Exercise directions:
Using the listing below, extract each line that has the word "snap" in it.

[Material for this exercise Boundary: Start]

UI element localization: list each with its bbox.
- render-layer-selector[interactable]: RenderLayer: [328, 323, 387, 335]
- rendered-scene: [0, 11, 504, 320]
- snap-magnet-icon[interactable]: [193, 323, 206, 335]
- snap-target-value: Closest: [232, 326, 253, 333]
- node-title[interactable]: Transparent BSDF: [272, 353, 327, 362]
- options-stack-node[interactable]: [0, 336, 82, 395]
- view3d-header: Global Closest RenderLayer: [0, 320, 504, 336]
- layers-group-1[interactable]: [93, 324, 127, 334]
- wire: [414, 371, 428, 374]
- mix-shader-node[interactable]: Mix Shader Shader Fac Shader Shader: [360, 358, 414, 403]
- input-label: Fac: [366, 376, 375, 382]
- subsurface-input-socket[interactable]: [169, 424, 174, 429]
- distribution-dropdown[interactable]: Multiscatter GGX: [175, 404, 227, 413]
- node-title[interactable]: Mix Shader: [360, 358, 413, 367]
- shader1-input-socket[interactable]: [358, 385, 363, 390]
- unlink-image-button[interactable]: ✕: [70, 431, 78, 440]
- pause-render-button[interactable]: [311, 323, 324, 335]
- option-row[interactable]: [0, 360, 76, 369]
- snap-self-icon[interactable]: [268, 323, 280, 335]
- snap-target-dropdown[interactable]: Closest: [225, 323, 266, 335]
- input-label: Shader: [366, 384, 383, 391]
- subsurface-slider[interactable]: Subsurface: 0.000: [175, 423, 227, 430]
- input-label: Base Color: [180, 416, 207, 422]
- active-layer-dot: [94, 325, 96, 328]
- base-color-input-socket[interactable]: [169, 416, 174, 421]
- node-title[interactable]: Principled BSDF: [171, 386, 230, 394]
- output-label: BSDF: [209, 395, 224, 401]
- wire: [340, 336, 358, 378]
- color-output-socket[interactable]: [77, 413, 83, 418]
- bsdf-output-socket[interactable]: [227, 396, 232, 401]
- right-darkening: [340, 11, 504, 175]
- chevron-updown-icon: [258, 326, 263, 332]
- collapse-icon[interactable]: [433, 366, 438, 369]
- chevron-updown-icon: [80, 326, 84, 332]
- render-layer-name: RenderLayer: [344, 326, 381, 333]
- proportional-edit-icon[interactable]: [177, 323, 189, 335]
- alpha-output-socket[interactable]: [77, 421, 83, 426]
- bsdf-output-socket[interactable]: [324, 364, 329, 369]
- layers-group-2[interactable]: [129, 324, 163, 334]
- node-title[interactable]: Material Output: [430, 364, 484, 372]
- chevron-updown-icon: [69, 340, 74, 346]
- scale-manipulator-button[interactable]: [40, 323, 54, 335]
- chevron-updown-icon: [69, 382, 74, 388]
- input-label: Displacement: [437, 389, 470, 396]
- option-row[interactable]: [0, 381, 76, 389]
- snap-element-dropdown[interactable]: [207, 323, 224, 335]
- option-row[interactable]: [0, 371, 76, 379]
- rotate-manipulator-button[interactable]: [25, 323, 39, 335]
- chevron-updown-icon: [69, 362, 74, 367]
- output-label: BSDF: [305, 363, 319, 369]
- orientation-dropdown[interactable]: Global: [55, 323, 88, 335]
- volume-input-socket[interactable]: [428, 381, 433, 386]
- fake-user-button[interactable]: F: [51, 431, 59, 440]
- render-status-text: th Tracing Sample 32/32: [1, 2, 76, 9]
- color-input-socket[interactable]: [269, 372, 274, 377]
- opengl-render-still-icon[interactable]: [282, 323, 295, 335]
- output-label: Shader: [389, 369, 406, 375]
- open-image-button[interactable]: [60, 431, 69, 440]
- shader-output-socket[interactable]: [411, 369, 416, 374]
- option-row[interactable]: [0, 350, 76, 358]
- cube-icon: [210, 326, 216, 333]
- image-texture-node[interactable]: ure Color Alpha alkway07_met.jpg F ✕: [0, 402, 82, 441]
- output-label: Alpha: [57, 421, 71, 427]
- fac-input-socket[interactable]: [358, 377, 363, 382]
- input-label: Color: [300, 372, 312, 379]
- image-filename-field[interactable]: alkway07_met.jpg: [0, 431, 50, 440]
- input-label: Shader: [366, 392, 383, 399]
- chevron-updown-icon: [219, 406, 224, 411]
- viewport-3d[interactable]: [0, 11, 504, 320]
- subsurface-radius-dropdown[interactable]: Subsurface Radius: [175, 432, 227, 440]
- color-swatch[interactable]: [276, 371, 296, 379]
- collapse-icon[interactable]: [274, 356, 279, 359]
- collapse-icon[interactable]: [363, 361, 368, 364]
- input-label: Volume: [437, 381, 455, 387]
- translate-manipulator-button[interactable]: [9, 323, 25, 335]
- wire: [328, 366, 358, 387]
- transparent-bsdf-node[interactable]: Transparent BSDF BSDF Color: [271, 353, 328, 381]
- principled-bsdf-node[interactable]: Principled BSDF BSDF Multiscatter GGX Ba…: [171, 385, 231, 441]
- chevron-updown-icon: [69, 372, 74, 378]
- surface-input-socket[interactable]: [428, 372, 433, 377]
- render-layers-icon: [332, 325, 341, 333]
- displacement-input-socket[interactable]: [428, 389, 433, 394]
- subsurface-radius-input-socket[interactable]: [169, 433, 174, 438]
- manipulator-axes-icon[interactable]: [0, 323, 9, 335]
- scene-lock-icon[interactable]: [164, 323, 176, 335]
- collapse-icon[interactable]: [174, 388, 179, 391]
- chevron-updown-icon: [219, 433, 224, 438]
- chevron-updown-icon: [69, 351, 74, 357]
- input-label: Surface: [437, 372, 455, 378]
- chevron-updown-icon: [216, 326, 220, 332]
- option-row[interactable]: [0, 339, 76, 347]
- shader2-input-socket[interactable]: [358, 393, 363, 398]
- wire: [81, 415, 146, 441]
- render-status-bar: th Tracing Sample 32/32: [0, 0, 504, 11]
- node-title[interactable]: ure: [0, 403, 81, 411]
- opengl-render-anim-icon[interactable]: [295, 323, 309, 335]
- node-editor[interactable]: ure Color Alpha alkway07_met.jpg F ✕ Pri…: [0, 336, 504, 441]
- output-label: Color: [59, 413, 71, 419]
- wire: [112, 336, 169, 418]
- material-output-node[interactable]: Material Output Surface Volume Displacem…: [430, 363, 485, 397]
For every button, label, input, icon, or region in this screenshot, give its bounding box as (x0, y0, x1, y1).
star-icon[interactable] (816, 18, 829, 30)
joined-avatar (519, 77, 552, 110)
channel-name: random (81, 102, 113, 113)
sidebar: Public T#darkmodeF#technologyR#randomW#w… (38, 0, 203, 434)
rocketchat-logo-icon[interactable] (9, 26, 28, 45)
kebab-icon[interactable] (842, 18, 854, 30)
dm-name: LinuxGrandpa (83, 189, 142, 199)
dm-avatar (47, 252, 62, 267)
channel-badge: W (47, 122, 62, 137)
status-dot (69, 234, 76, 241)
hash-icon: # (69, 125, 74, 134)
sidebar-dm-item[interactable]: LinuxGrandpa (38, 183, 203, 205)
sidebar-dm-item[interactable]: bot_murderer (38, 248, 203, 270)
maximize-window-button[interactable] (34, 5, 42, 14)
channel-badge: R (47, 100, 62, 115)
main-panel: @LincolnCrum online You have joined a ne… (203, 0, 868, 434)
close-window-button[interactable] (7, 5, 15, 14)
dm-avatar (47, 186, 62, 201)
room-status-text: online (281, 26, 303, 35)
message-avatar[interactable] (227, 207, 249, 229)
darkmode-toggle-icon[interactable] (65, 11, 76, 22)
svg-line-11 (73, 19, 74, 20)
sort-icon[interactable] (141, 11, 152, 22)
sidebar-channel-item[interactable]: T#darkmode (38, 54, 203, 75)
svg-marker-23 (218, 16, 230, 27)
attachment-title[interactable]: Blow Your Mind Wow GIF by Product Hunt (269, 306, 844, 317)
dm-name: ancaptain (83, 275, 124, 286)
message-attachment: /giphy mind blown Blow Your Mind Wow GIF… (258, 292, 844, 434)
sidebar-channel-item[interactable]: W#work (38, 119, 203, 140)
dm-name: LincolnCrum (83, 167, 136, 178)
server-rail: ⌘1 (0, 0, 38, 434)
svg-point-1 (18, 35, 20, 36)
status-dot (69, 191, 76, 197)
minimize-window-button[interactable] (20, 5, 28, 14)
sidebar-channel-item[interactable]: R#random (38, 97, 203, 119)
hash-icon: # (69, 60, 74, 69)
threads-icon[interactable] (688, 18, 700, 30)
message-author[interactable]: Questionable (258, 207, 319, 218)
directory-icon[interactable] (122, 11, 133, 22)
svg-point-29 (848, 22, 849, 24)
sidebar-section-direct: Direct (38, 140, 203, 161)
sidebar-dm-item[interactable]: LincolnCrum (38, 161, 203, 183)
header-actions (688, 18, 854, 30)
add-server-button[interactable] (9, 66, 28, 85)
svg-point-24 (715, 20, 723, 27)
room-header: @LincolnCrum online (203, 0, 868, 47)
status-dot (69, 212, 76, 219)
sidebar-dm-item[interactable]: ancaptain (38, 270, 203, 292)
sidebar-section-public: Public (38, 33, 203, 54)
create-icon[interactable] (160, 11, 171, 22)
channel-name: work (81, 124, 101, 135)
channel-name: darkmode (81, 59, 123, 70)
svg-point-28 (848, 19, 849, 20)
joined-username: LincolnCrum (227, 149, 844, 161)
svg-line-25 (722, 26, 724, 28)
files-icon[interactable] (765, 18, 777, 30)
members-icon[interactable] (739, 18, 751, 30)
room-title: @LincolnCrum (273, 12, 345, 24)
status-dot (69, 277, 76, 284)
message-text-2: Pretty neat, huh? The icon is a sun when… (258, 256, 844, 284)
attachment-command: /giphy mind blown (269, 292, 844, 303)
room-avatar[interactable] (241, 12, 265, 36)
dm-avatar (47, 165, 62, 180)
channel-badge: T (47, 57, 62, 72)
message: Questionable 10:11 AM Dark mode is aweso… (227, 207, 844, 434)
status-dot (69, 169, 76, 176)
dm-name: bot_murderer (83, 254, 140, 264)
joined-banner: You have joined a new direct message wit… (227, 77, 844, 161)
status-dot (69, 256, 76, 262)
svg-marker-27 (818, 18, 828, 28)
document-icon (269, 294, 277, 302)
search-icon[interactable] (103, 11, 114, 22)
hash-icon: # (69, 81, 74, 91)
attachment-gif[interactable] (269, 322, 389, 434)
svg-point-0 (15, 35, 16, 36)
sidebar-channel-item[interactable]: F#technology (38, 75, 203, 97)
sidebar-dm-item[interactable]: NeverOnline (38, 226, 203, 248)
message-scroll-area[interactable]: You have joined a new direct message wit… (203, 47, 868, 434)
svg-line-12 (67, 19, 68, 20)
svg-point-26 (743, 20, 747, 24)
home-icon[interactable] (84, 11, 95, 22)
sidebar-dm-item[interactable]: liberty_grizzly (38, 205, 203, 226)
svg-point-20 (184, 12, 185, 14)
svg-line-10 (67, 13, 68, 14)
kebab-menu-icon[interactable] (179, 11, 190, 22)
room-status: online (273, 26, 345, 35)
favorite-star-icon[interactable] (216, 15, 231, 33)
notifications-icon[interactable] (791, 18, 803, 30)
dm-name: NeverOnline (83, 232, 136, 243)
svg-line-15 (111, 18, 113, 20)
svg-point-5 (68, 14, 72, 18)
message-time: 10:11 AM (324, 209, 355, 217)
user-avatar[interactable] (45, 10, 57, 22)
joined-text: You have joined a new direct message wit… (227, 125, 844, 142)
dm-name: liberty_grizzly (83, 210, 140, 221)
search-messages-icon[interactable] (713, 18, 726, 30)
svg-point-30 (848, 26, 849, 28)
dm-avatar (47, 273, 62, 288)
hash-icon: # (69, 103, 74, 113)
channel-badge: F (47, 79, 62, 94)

[Material for this exercise Boundary: End]

Task answer:
- snap-magnet-icon[interactable]: [193, 323, 206, 335]
- snap-target-value: Closest: [232, 326, 253, 333]
- snap-self-icon[interactable]: [268, 323, 280, 335]
- snap-target-dropdown[interactable]: Closest: [225, 323, 266, 335]
- snap-element-dropdown[interactable]: [207, 323, 224, 335]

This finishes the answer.